Australia’s Ocean to be Protected under Plan to add 44 large-scale Marine Reserves

MORE than a third of Australia’s ocean will be protected under a Gillard Government plan to add 44 large-scale marine reserves to the national network.

Environment Minister Tony Burke will today unveil the government’s final network of marine reserves – the most comprehensive network of marine-protected areas in the world.

“For generations Australians have understood the need to preserve precious areas on land as national parks,” Mr Burke said.

“Our oceans contain unique marine life which needs protection too.”

Mr Burke said the government’s aim was to protect Australia’s unique marine environment, “while supporting coastal communities and marine industries around the country”.

Great Barrier reef

Great Barrier reef

“Over the coming months, the government will consult the fishing industry and fisheries management agencies on the design and implementation of a fisheries adjustment assistance package,” he said.

He warned it was too late to change the size of the reserves and their location.

“The question now is very straight forward: Do we go ahead with the most comprehensive marine park network in the world or do we not?” he said.

The new marine reserves take the overall size of the Commonwealth marine reserves network to 3.1 million square kilometres, and features:

The Coral Sea Region – which covers an area of more than half the size of Queensland – supports critical nesting sites for the green turtle and is renowned for its diversity of big predatory fish and sharks

The South-West Marine Region – which extends from the eastern end of Kangaroo Island in SA to Shark Bay in WA – is of global significance as a breeding and feeding ground for a number of protected marine species such as southern right whales, blue whales and the Australian Sea Lion

The Temperate East Marine Region – which runs from the southern boundary of the Great Barrier Reef Marine Park to Bermagui in southern NSW – includes the waters surrounding Lord Howe and Norfolk Islands and is home to the critically endangered east coast population of grey nurse shark, the vulnerable white shark and has important offshore reef habitat at Elizabeth and Middleton Reefs and Lord Howe Island that support the threatened black cod

The North-West Marine Region – which stretches from the WA-NT border through to Kalbarri, south of Shark Bay in WA – is home to the whale shark which is the world’s largest fish and provides protection to the world’s largest population of humpback whales that migrate annually from Antarctica to give birth in the water off the Kimberely

The Marine National Park Zones (green on the national map) provide the highest level of protection, banning extractive activities including fishing and petroleum.

Passage of vessels is still allowed in those zones, as is tourism and some recreational activities, like diving.

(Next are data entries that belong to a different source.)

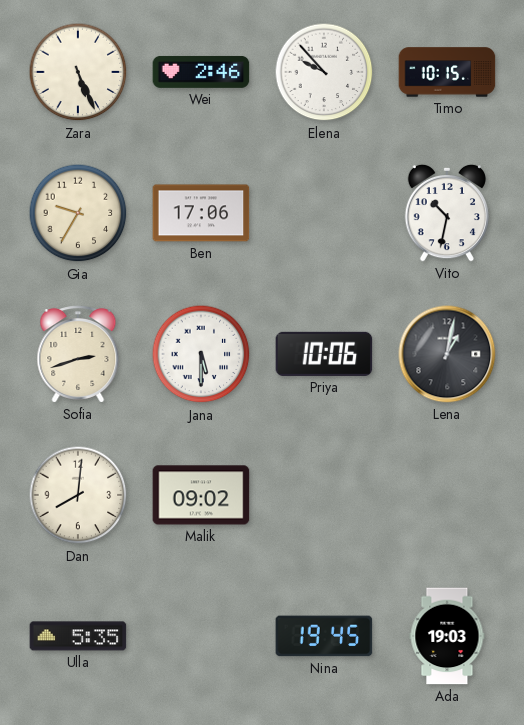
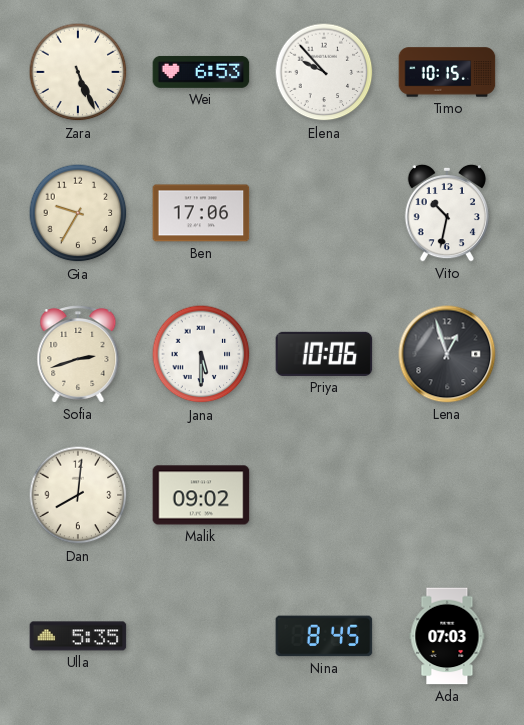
Wei: 2:46 -> 6:53
Lena: 1:02 -> 12:57
Nina: 19:45 -> 8:45
Ada: 19:03 -> 07:03
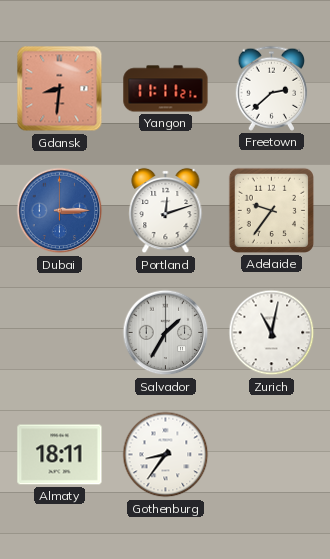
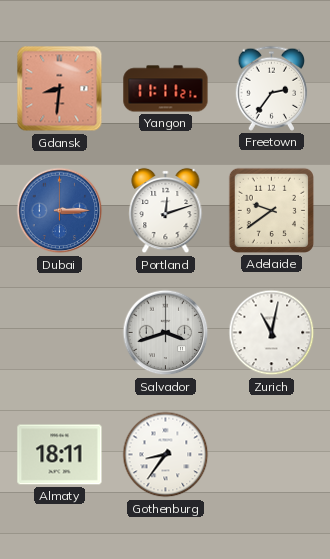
Freetown: 2:38 -> 2:36
Adelaide: 9:36 -> 9:39
Salvador: 1:35 -> 3:42
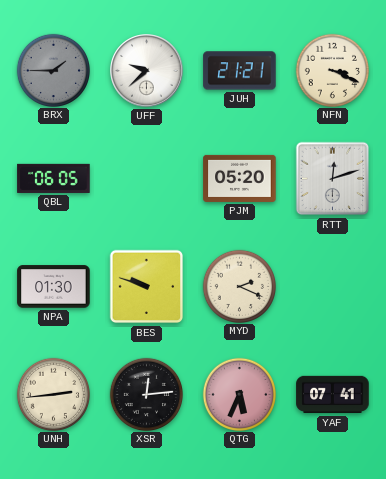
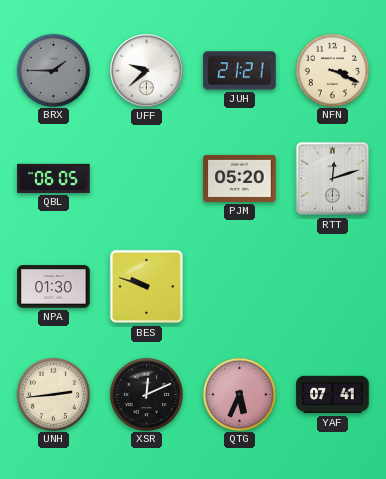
MYD: 2:19 -> none
XSR: 12:14 -> 12:11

The Habitat Protection Zones and Conservation Park Zones (yellow on the map) protect habitats such a coral reefs.

Some low impact extractive activities – including some forms of commercial fishing – are allowed in those areas, while recreational fishing and tourism are allowed.

The Multiple Use and Special Purpose Zones (light blue and dark blue on the map) allow for a greater range of activities, both recreational and commercial. Some activities, for example bottom trawl and gillnet fishing, are excluded.
It is expected that the final marine reserves will be declared before the end of the 2012.